Another milestone in the development of artillery was the introduction of gun firing tables by later General Georg Bruchmüller. These shortened the fire adjustment times and increased the effectiveness of indirect fire. Long-range guns were expected to engage deep hinterland targets, which led to both sides developing railway guns with ranges of 30 to 40 kilometres. In Germany the climax of this development was the “Paris Gun” with which, from 23 March until 12 August 1918, some 360 shells were fired at the city of Paris from a distance of 127 kilometres. The dispersion of hits was so great, however, that deploying the Paris Gun to engage far-off point targets was hardly worth considering. The 289 hits in Paris were scattered over an area 3 kilometres in width and 15 kilometres in depth.

The bulk of German artillery at the start of World War II was still horse-drawn. Only the artillery pieces of the few motorised divisions and tank divisions, the corps and army artillery, and the artillery observation battalion were motorised. The mobile combat operations of the armoured forces inevitably led to the development and fielding of self-propelled artillery and assault guns. These were assigned to infantry and tank divisions and were to accompany and directly support the combat forces. The assault guns had an armoured, fully tracked self-propelled mount without any turret that allowed the gun barrel a small on-carriage traverse for direct firing. They were positioned between the artillery and armoured vehicles and employed at the infantry’s point of main effort.

In the course of the war, more and more large-calibre and long-range guns were developed. They were intended to continue the tradition of the 420mm howitzer and the Paris Gun of World War I and engage strong fortifications such as the Maginot Line, as well as bombard England. One example of such a piece was the K5 railway gun with a calibre of 209mm. Its enormous personnel requirement, maximum number of rounds through the gun (120) and very broad impact point dispersion, however, proved incommensurate with the successes it recorded.

This development found its climax in the Dora railway gun, which was commissioned in 1937. It was as tall as a three-storey building and almost 30 metres long, weighed 1,350 tonnes, and its 47.3-metre-long gun carriage required 40 axles for support. The barrel measured 32.5 metres in length, weighed 400 tonnes, and could be elevated to 58 degrees. With a calibre of 800mm and a projectile weight of up to 7,000 kg including 250 kg of explosive, it had a maximum range of 37 kilometres. Its rate of fire was three rounds per hour. The projectile and its propellant cartridge had a total length of 7.80 metres.

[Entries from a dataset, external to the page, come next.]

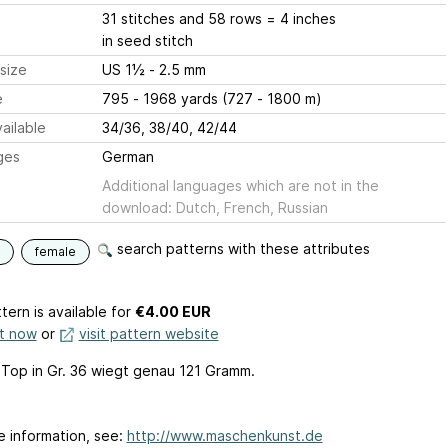
31 stitches and 58 rows = 4 inches
in seed stitch
size
US 1½ - 2.5 mm
e
795 - 1968 yards (727 - 1800 m)
ailable
34/36, 38/40, 42/44
ges
German
Additional languages which are not in the
download: Dutch, French, Russian
search patterns with these attributes
female
tern is available
for
€4.00 EUR
it now
or
visit pattern website
l Top in Gr. 36 wiegt genau 121 Gramm.
e information, see:
http://www.maschenkunst.de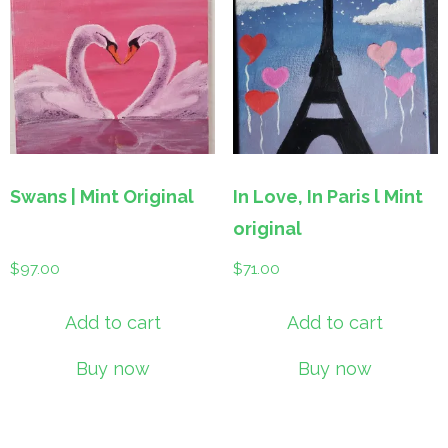
Swans | Mint Original
In Love, In Paris l Mint
original
$
97.00
$
71.00
Add to cart
Add to cart
Buy now
Buy now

“Dora” was deployed a single time, in 1942, during the bombardment of the fortifications in Sevastopol on the Crimean peninsula. The tactical success of such a development, which bordered on the limits of the possible, remained elusive, however.
Rocket launchers, also referred to as “Do-Geräte” (Do devices) after General Walter Dornberger, were employed for the first time as area saturation weapons. Compared with artillery guns they were very light and manoeuvrable, although their munitions were rather heavy and cumbersome to transport. Their impact point dispersion was huge, but their range relatively short. The Soviet “Katyusha” weapon became the most widely known system, whose rocket launcher was mounted on the bed of a truck, and was employed in high numbers and feared by German troops, who referred to it as “Stalin’s Organ” (Stalinorgel).